| Brief |
Drop every picture, then repeat the records exactly.

[Structured page parsing data]
####################
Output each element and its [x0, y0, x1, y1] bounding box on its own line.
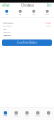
staticText: Me: [48, 115, 50, 117]
staticText: Order #20451: [3, 22, 14, 24]
staticText: Confirm Order: [17, 41, 37, 44]
staticText: Ships Mar 9: [3, 32, 11, 33]
button[interactable]: Confirm Order: [2, 40, 52, 46]
staticText: Pending: [45, 22, 51, 24]
button[interactable]: Cart: [0, 10, 14, 15]
staticText: Saved: [35, 115, 40, 117]
staticText: Checkout: [21, 4, 34, 7]
staticText: Edit: [46, 4, 52, 7]
staticText: Unpaid: [46, 26, 51, 27]
staticText: Cart: [5, 14, 8, 15]
staticText: Home: [3, 115, 7, 117]
staticText: Cart: [26, 115, 28, 117]
button[interactable]: Shop: [11, 111, 22, 117]
staticText: Shop: [14, 115, 18, 117]
staticText: Placed Mar 4: [3, 26, 12, 27]
button[interactable]: Saved: [32, 111, 43, 117]
staticText: Back: [4, 4, 9, 7]
staticText: Info: [19, 14, 21, 15]
staticText: 3 items: [3, 28, 7, 30]
button[interactable]: Home: [0, 111, 11, 117]
button[interactable]: Done: [40, 10, 54, 15]
staticText: Total $28.09: [3, 35, 11, 36]
button[interactable]: Edit: [46, 3, 52, 8]
staticText: Pay: [32, 14, 35, 15]
button[interactable]: Info: [14, 10, 27, 15]
button[interactable]: Me: [43, 111, 54, 117]
staticText: Done: [45, 14, 49, 15]
button[interactable]: Back: [2, 3, 10, 8]
button[interactable]: Cart: [22, 111, 32, 117]
button[interactable]: Pay: [27, 10, 40, 15]
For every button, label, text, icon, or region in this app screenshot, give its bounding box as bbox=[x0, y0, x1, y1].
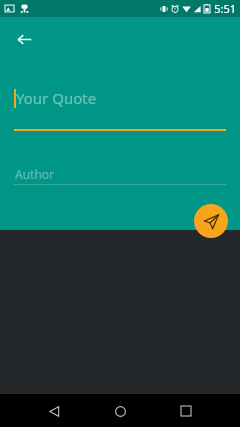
staticText: Your Quote bbox=[16, 88, 97, 108]
staticText: Author bbox=[15, 166, 55, 182]
button[interactable]: Back bbox=[9, 24, 39, 54]
button[interactable]: Recent apps bbox=[172, 397, 200, 425]
button[interactable]: Send bbox=[194, 204, 228, 238]
button[interactable]: Back bbox=[40, 397, 68, 425]
button[interactable]: Author bbox=[14, 166, 226, 185]
button[interactable]: Your Quote bbox=[14, 86, 226, 131]
button[interactable]: Home bbox=[106, 397, 134, 425]
staticText: 5:51 bbox=[214, 1, 236, 16]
####################
| Expected output |
Output each element and its [x0, y0, x1, y1] bounding box on its own line.
staticText: Me: [48, 115, 50, 117]
staticText: Order #20451: [3, 22, 14, 24]
staticText: Confirm Order: [17, 41, 37, 44]
staticText: Ships Mar 9: [3, 32, 11, 33]
button[interactable]: Confirm Order: [2, 40, 52, 46]
staticText: Pending: [45, 22, 51, 24]
button[interactable]: Cart: [0, 10, 14, 15]
staticText: Saved: [35, 115, 40, 117]
staticText: Checkout: [21, 4, 34, 7]
staticText: Edit: [46, 4, 52, 7]
staticText: Unpaid: [46, 26, 51, 27]
staticText: Cart: [5, 14, 8, 15]
staticText: Home: [3, 115, 7, 117]
staticText: Cart: [26, 115, 28, 117]
button[interactable]: Shop: [11, 111, 22, 117]
staticText: Shop: [14, 115, 18, 117]
staticText: Placed Mar 4: [3, 26, 12, 27]
button[interactable]: Saved: [32, 111, 43, 117]
staticText: Back: [4, 4, 9, 7]
staticText: Info: [19, 14, 21, 15]
staticText: 3 items: [3, 28, 7, 30]
button[interactable]: Home: [0, 111, 11, 117]
button[interactable]: Done: [40, 10, 54, 15]
staticText: Total $28.09: [3, 35, 11, 36]
button[interactable]: Edit: [46, 3, 52, 8]
staticText: Pay: [32, 14, 35, 15]
button[interactable]: Info: [14, 10, 27, 15]
button[interactable]: Me: [43, 111, 54, 117]
staticText: Done: [45, 14, 49, 15]
button[interactable]: Back: [2, 3, 10, 8]
button[interactable]: Cart: [22, 111, 32, 117]
button[interactable]: Pay: [27, 10, 40, 15]
For every button, label, text, icon, or region in this app screenshot, give its bounding box as bbox=[x0, y0, x1, y1].
staticText: Your Quote bbox=[16, 88, 97, 108]
staticText: Author bbox=[15, 166, 55, 182]
button[interactable]: Back bbox=[9, 24, 39, 54]
button[interactable]: Recent apps bbox=[172, 397, 200, 425]
button[interactable]: Send bbox=[194, 204, 228, 238]
button[interactable]: Back bbox=[40, 397, 68, 425]
button[interactable]: Author bbox=[14, 166, 226, 185]
button[interactable]: Your Quote bbox=[14, 86, 226, 131]
button[interactable]: Home bbox=[106, 397, 134, 425]
staticText: 5:51 bbox=[214, 1, 236, 16]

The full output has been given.